Anche la collettività, il Terapeuta e la singola persona a seconda delle proprie possibilità, deve dare tutto il sostegno e l'aiuto necessario alche l'individuo arricchisca in consapevolezza, in quanto solo quest'ultima alla luce della coerenza, qualora il soggetto lo voglia, è in grado di elevare d'animo, per portare la forza e la determinazione, la CARICA INTERIORE, per migliorare quanto è possibile e per superare ogni malattia, ogni difficoltà.
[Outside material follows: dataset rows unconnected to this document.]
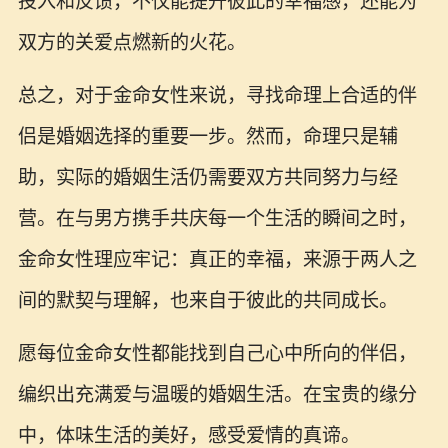
投入和反馈，不仅能提升彼此的幸福感，还能为
双方的关爱点燃新的火花。
总之，对于金命女性来说，寻找命理上合适的伴
侣是婚姻选择的重要一步。然而，命理只是辅
助，实际的婚姻生活仍需要双方共同努力与经
营。在与男方携手共庆每一个生活的瞬间之时，
金命女性理应牢记：真正的幸福，来源于两人之
间的默契与理解，也来自于彼此的共同成长。
愿每位金命女性都能找到自己心中所向的伴侣，
编织出充满爱与温暖的婚姻生活。在宝贵的缘分
中，体味生活的美好，感受爱情的真谛。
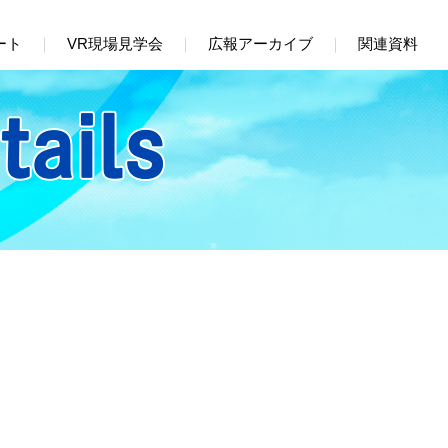
ート
VR現場見学会
広報アーカイブ
関連資料
工事
第4回 生まれ変わった玉出入口ランプ
橋
13号東大阪線 法円坂付近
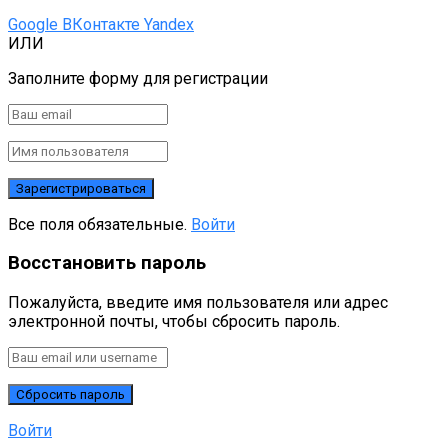
Google
ВКонтакте
Yandex
ИЛИ
Заполните форму для регистрации
Все поля обязательные.
Войти
Восстановить пароль
Пожалуйста, введите имя пользователя или адрес
электронной почты, чтобы сбросить пароль.
Войти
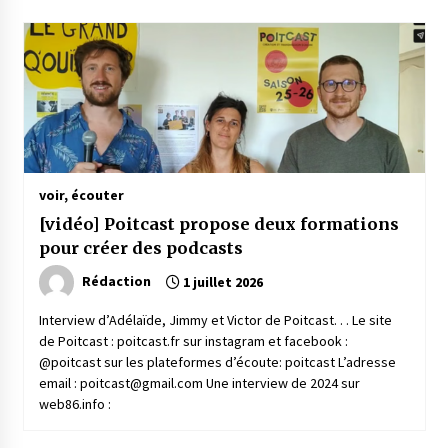
voir, écouter
[vidéo] Poitcast propose deux formations
pour créer des podcasts
Rédaction
1 juillet 2026
Interview d’Adélaïde, Jimmy et Victor de Poitcast. . . Le site
de Poitcast : poitcast.fr sur instagram et facebook :
@poitcast sur les plateformes d’écoute: poitcast L’adresse
email : poitcast@gmail.com Une interview de 2024 sur
web86.info :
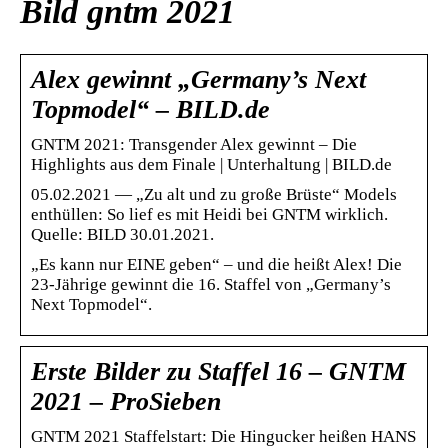
Bild gntm 2021
Alex gewinnt „Germany’s Next
Topmodel“ – BILD.de
GNTM 2021: Transgender Alex gewinnt – Die
Highlights aus dem Finale | Unterhaltung | BILD.de
05.02.2021 — „Zu alt und zu große Brüste“ Models
enthüllen: So lief es mit Heidi bei GNTM wirklich.
Quelle: BILD 30.01.2021.
„Es kann nur EINE geben“ – und die heißt Alex! Die
23-Jährige gewinnt die 16. Staffel von „Germany’s
Next Topmodel“.
Erste Bilder zu Staffel 16 – GNTM
2021 – ProSieben
GNTM 2021 Staffelstart: Die Hingucker heißen HANS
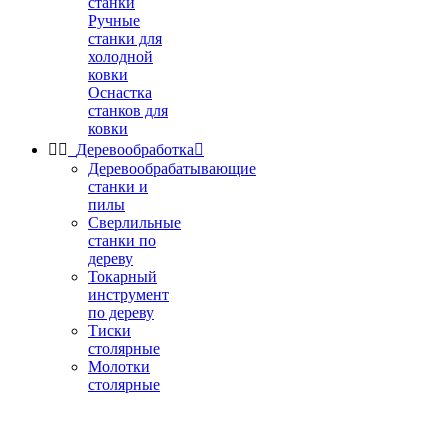
станки
Ручные
станки для
холодной
ковки
Оснастка
станков для
ковки


Деревообработка

Деревообрабатывающие
станки и
пилы
Сверлильные
станки по
дереву
Токарный
инструмент
по дереву
Тиски
столярные
Молотки
столярные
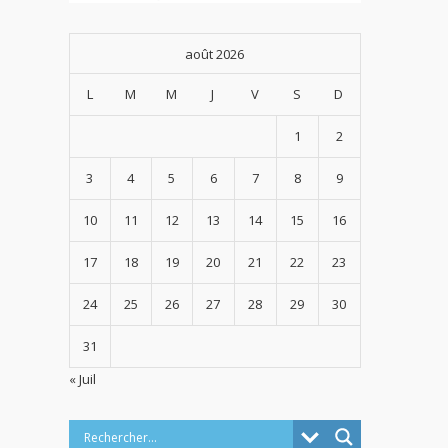
août 2026
L
M
M
J
V
S
D
1
2
3
4
5
6
7
8
9
10
11
12
13
14
15
16
17
18
19
20
21
22
23
24
25
26
27
28
29
30
31
« Juil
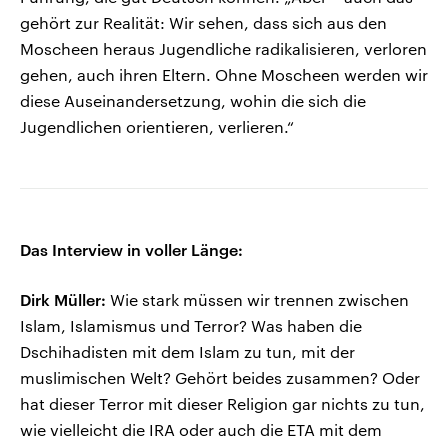
gehört zur Realität: Wir sehen, dass sich aus den
Moscheen heraus Jugendliche radikalisieren, verloren
gehen, auch ihren Eltern. Ohne Moscheen werden wir
diese Auseinandersetzung, wohin die sich die
Jugendlichen orientieren, verlieren.“
Das Interview in voller Länge:
Dirk Müller:
Wie stark müssen wir trennen zwischen
Islam, Islamismus und Terror? Was haben die
Dschihadisten mit dem Islam zu tun, mit der
muslimischen Welt? Gehört beides zusammen? Oder
hat dieser Terror mit dieser Religion gar nichts zu tun,
wie vielleicht die IRA oder auch die ETA mit dem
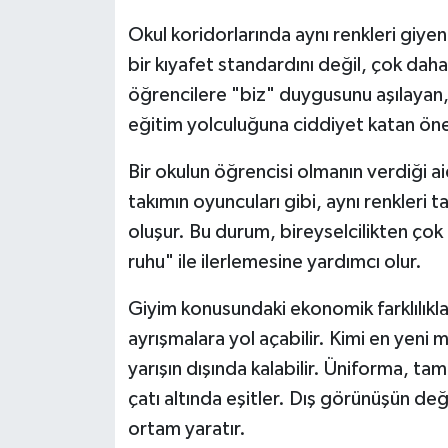
Okul koridorlarında aynı renkleri giy
bir kıyafet standardını değil, çok dah
öğrencilere "biz" duygusunu aşılayan, far
eğitim yolculuğuna ciddiyet katan öne
Bir okulun öğrencisi olmanın verdiği ai
takımın oyuncuları gibi, aynı renkleri
oluşur. Bu durum, bireyselcilikten çok
ruhu" ile ilerlemesine yardımcı olur.
Giyim konusundaki ekonomik farklılıkl
ayrışmalara yol açabilir. Kimi en yeni 
yarışın dışında kalabilir. Üniforma, t
çatı altında eşitler. Dış görünüşün deği
ortam yaratır.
Nella piena considerazione dell'apparente irrazionalità scientifica, un filo logico conduttore, non può che ispirarsi al tentativo di comprensione di quella mai totalmente esplorata, stupefacente creatura chiamata UOMO, nella sua interrelazione micro- e macroscopica.

D'altronde non è proprio il pensiero insolito che pone il presupposto per una nuova scoperta ?!!

Il tentativo, sensaltro già plurisperimentato, è anche quello di affiancare alla terapia manuale e alle più efficaci terapie di somministrazione, la comprensione di come conflitti consci ed inconsci si "incarnano" nel soma e, di contro, come essi possano essere eventualmente "strizzati via" da mani esperte ed amichevoli, con l'ausilio delle terapie manuali naturopatiche e di quant'altro la Natura di utile mette a disposizione, alla luce di una consapevolezza da acquisire del proprio "atteggiamento" esteriore ed interiore, e da parte non solo del "cliente".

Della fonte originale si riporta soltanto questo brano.